Source code tends to be very far removed from how computers execute anything, so I wouldn't use that as a justification for any sort of code style.

amoss · on Sept 15, 2023

> Source code isn't written to be executed by computers, it's written to be read by other humans.

It is pronounced "documentation".

nomel · on Sept 15, 2023

> that implement complex algorithms that are difficult to break into smaller pieces of code

My longest code is always image processing. It's usually too hard to break up for the sake of breaking up. There's nothing to reuse between the calls to filters/whatever.

flohofwoe · on Sept 15, 2023

The default should be reversed, don't break into smaller pieces unless there's a really good reason.

coldtea · on Sept 15, 2023

>I don't think the fact that a function works well is a good enough reason to write a 2000 line function.

The fact that it works well and reads well (when it does, as in the parent's case), is.

Aside from those factors what else would be against it? Dogma?

osigurdson · on Sept 15, 2023

I guess all we know is there were 2K lines of code and the commenter thinks that was the right way to do it. It would be necessary to see the code to appropriately critique it.

goatlover · on Sept 15, 2023

Not just the commenter, but his team as well. It passed code review with flying colors, apparently. The moral of the story is that there always exceptions and developers should not be ideologically committed to one approach above all else.

em-bee · on Sept 15, 2023

we know more than that: You could argue that every one of those 9 scopes could be a separate function, but then devs would be tempted to reuse them. Yet, each step had subtle assumptions about what happened before.

what we don't know is if it would have been possible to abstract those assumptions away so that functions could have been defined without them.

PH95VuimJjqBqy · on Sept 16, 2023

We do know that if we trust the poster, they said very clearly it could have been done but they didn't consider the value to outweigh the downsides.

em-bee · on Sept 17, 2023

yes, i meant we don't know if it would have been possible to extract functions in such a way that they are actually safely reusable.

osigurdson · on Sept 15, 2023

Even the contrived example in the post can be factored differently (and better imo). How do we know those 9 scopes are appropriate?

RHSeeger · on Sept 15, 2023

>The moment we would have spent effort to make them distinct functions we would have had to recheck our assumptions, generalize, verify that methods work on their own

Why? Why can't the functions say "to be used by <this other function>, makes assumptions based on that function, do not use externally"? Breaking out code into a function so that the place it came from is easier to maintain... does not mandate that the code broken out needs to be "general purpose".

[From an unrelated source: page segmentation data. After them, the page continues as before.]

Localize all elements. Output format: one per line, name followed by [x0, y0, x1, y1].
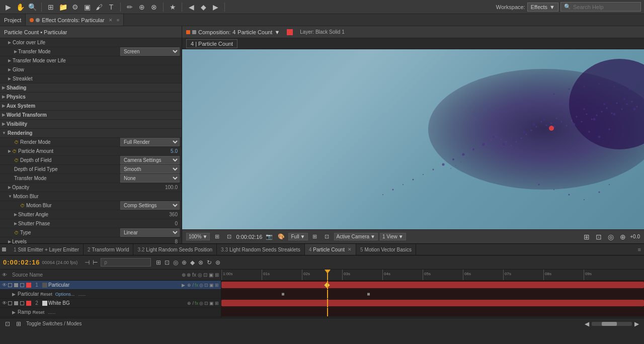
- tm-over-life-row[interactable]: ▶ Transfer Mode over Life: [0, 56, 182, 65]
- text-icon[interactable]: T: [106, 2, 116, 12]
- comp-active-tab[interactable]: 4 | Particle Count: [186, 39, 237, 48]
- layer1-sw2[interactable]: /: [192, 283, 194, 288]
- physics-row[interactable]: ▶ Physics: [0, 93, 182, 102]
- layer2-sw3[interactable]: ◎: [199, 301, 203, 306]
- layer2-solo[interactable]: [8, 301, 12, 305]
- nav-stop-icon[interactable]: ◆: [198, 2, 208, 12]
- tl-tool7[interactable]: ↻: [207, 259, 212, 266]
- bb-scroll-left[interactable]: ◀: [585, 320, 589, 327]
- layer1-sw1[interactable]: ⊕: [187, 283, 191, 288]
- layer1-expand[interactable]: ▶: [182, 283, 185, 288]
- tl-tool8[interactable]: ⊛: [215, 259, 220, 266]
- tab-particle-count[interactable]: 4 Particle Count ✕: [305, 244, 356, 255]
- effect-controls-menu-icon[interactable]: ≡: [117, 18, 119, 23]
- dof-select[interactable]: Camera SettingsOnOff: [120, 156, 180, 164]
- layer2-lock[interactable]: [14, 301, 18, 305]
- color-over-life-row[interactable]: ▶ Color over Life: [0, 38, 182, 47]
- nav-right-icon[interactable]: ▶: [210, 2, 220, 12]
- transfer-mode-select[interactable]: ScreenNoneAdd: [120, 47, 180, 56]
- mb-select[interactable]: Comp SettingsOnOff: [120, 201, 180, 210]
- shading-row[interactable]: ▶ Shading: [0, 83, 182, 93]
- tl-next-icon[interactable]: ⊢: [93, 259, 98, 266]
- comp-chevron[interactable]: ▼: [274, 29, 280, 35]
- sa-value[interactable]: 360: [169, 212, 178, 217]
- ramp-expand[interactable]: ▶: [12, 310, 16, 315]
- sp-value[interactable]: 0: [175, 221, 178, 226]
- comp-dropdown[interactable]: Composition:: [198, 29, 230, 35]
- layer2-sw4[interactable]: ⊡: [204, 301, 208, 306]
- layer2-sw1[interactable]: ⊕: [187, 301, 191, 306]
- layer2-sw2[interactable]: /: [192, 301, 194, 306]
- tab-transform-world[interactable]: 2 Transform World: [84, 244, 133, 255]
- options-btn[interactable]: Options...: [55, 292, 75, 297]
- project-panel-tab[interactable]: Project: [0, 14, 26, 26]
- paint-icon[interactable]: 🖌: [94, 2, 104, 12]
- particle-amount-value[interactable]: 5.0: [171, 148, 178, 154]
- layer1-lock[interactable]: [14, 283, 18, 287]
- tl-menu-icon[interactable]: ≡: [635, 246, 644, 252]
- effect-controls-panel-tab[interactable]: Effect Controls: Particular ✕ ≡: [26, 14, 124, 26]
- zoom-tool-icon[interactable]: 🔍: [27, 2, 37, 12]
- tl-prev-icon[interactable]: ⊣: [85, 259, 90, 266]
- layer1-solo[interactable]: [8, 283, 12, 287]
- bb-icon1[interactable]: ⊡: [5, 320, 10, 327]
- tab-light-random-str[interactable]: 3.3 Light Random Seeds Streaklets: [217, 244, 305, 255]
- tab-light-random-pos[interactable]: 3.2 Light Random Seeds Position: [133, 244, 217, 255]
- square-icon[interactable]: ▣: [82, 2, 92, 12]
- workspace-dropdown[interactable]: Effects ▼: [527, 3, 558, 12]
- tl-tool2[interactable]: ⊡: [165, 259, 170, 266]
- puppet-icon[interactable]: ★: [168, 2, 178, 12]
- grid-icon[interactable]: ⊞: [310, 232, 320, 242]
- motion-blur-section-row[interactable]: ▼ Motion Blur: [0, 192, 182, 201]
- layer1-sw5[interactable]: ▣: [209, 283, 214, 288]
- reset-btn[interactable]: Reset: [40, 292, 52, 297]
- layer2-fx[interactable]: fx: [195, 301, 198, 306]
- effect-controls-close-icon[interactable]: ✕: [109, 18, 113, 23]
- layer1-sw3[interactable]: ◎: [199, 283, 203, 288]
- 3d-icon[interactable]: ⊕: [618, 232, 628, 242]
- particular-expand[interactable]: ▶: [12, 292, 16, 297]
- bb-scroll-right[interactable]: ▶: [634, 320, 639, 327]
- levels-value[interactable]: 8: [175, 239, 178, 243]
- camera-dropdown[interactable]: Active Camera ▼: [334, 233, 378, 240]
- tl-tool3[interactable]: ◎: [173, 259, 178, 266]
- camera-icon[interactable]: 📷: [264, 232, 274, 242]
- layer1-sw4[interactable]: ⊡: [204, 283, 208, 288]
- quality-dropdown[interactable]: Full ▼: [288, 233, 307, 240]
- timecode-display[interactable]: 0:00:02:16: [3, 259, 40, 266]
- hand-tool-icon[interactable]: ✋: [15, 2, 25, 12]
- render-queue-icon[interactable]: ⊞: [582, 232, 592, 242]
- visibility-row[interactable]: ▶ Visibility: [0, 120, 182, 129]
- streaklet-row[interactable]: ▶ Streaklet: [0, 74, 182, 83]
- motion-blur-icon[interactable]: ◎: [606, 232, 616, 242]
- bb-icon2[interactable]: ⊞: [16, 320, 21, 327]
- eraser-icon[interactable]: ⊗: [149, 2, 159, 12]
- select-tool-icon[interactable]: ▶: [3, 2, 13, 12]
- folder-icon[interactable]: 📁: [58, 2, 68, 12]
- tl-tool5[interactable]: ◆: [190, 259, 195, 266]
- layer2-sw5[interactable]: ▣: [209, 301, 214, 306]
- opacity-value[interactable]: 100.0: [165, 185, 178, 190]
- zoom-dropdown[interactable]: 100% ▼: [186, 233, 210, 240]
- search-input[interactable]: [573, 4, 633, 10]
- type-select[interactable]: LinearCubic: [120, 228, 180, 237]
- pen-tool-icon[interactable]: ✏: [125, 2, 135, 12]
- layer-row-1[interactable]: 👁 1 Particular ▶ ⊕ / fx ◎ ⊡ ▣ ⊞: [0, 281, 221, 290]
- toggle-label[interactable]: Toggle Switches / Modes: [26, 321, 82, 326]
- world-transform-row[interactable]: ▶ World Transform: [0, 111, 182, 120]
- tm2-select[interactable]: NoneScreenAdd: [120, 174, 180, 183]
- tl-tool4[interactable]: ⊕: [182, 259, 187, 266]
- timeline-search[interactable]: [101, 258, 151, 267]
- nav-left-icon[interactable]: ◀: [186, 2, 196, 12]
- tl-tool1[interactable]: ⊞: [156, 259, 161, 266]
- safe-icon[interactable]: ⊡: [224, 232, 234, 242]
- color-icon[interactable]: 🎨: [276, 232, 286, 242]
- tl-tool6[interactable]: ⊗: [198, 259, 203, 266]
- layer2-eye[interactable]: 👁: [2, 300, 7, 306]
- glow-row[interactable]: ▶ Glow: [0, 65, 182, 74]
- fit-icon[interactable]: ⊞: [212, 232, 222, 242]
- clone-icon[interactable]: ⊕: [137, 2, 147, 12]
- layer2-sw6[interactable]: ⊞: [215, 301, 219, 306]
- aux-system-row[interactable]: ▶ Aux System: [0, 102, 182, 111]
- snapshot-icon[interactable]: ⊡: [594, 232, 604, 242]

laserbeam · on Sept 15, 2023

Specifically, in that place, there was no need. And prematurely splitting it would have caused us to overthink and over generalize. Having a long, linear and tested function was a better choice.

auggierose · on Sept 15, 2023

I understand your point, but perhaps that would have simply been an opportunity to refine your approach to code design. If such a situation leads to excessive deliberation and overgeneralisation, your code base must be riddled with unnecessary overthinking and overgeneralisation.

goatlover · on Sept 15, 2023

Or maybe it was just a long, sequential algorithm where breaking it up wouldn't have been an improvement.

auggierose · on Sept 15, 2023

I have been programming for more than 30 years. Except for code generated explicitly to be only consumed by machine, I've never come across a function consisting of 2000 lines of code that should not have been broken up. Something is wrong there, and if you show me the code, I'll tell you what's wrong with it.

wiseowise · on Sept 15, 2023

Glad you can see that without even looking at the code.

auggierose · on Sept 15, 2023

Some things you don't have to see to know whats going on. Function with 2000 lines of code? Have fun rationalising this.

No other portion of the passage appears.